**STUDY MATERIAL**:
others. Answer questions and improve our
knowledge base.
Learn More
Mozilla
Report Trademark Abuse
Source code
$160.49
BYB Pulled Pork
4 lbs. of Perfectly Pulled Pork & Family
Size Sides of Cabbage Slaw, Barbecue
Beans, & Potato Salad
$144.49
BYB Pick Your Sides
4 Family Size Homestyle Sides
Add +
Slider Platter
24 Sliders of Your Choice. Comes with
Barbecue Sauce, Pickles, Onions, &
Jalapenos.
...
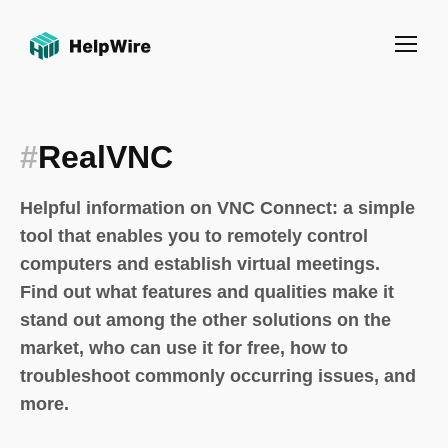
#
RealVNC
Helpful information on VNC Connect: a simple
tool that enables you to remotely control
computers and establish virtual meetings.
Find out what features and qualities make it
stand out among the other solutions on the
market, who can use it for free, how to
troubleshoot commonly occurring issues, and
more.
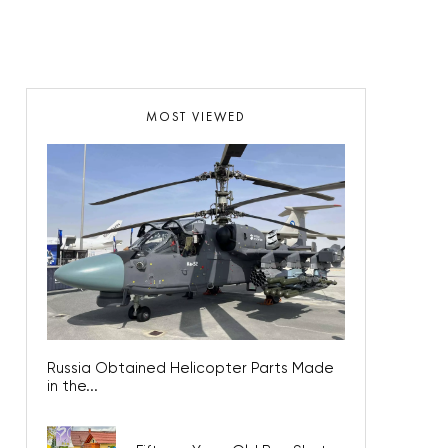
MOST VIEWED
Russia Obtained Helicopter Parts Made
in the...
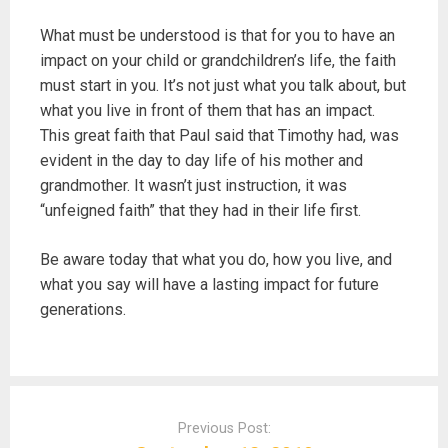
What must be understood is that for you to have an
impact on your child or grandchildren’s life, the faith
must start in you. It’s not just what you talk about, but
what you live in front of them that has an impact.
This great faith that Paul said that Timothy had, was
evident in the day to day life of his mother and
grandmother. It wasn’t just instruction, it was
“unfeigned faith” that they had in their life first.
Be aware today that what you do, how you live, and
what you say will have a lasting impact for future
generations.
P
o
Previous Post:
* * *
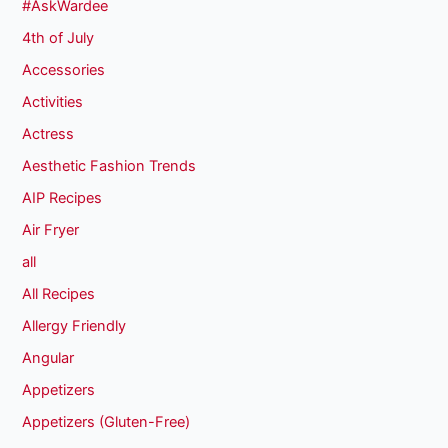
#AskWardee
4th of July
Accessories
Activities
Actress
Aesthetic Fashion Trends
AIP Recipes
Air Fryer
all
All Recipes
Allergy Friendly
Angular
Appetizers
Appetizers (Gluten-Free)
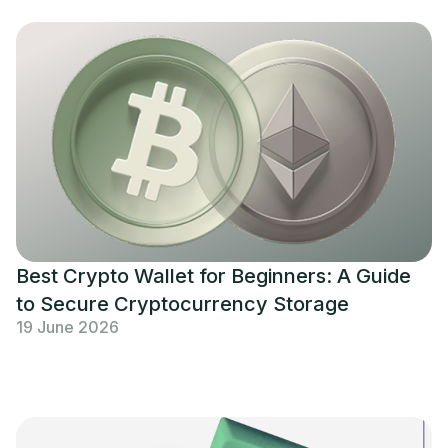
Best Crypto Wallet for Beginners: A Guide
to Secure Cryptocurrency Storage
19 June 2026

**WORK ORDER**: Scan the records above and report every line with the string "impact".

**OUTPUT FOR THIS EXERCISE**:
impact on your child or grandchildren’s life, the faith
what you live in front of them that has an impact.
what you say will have a lasting impact for future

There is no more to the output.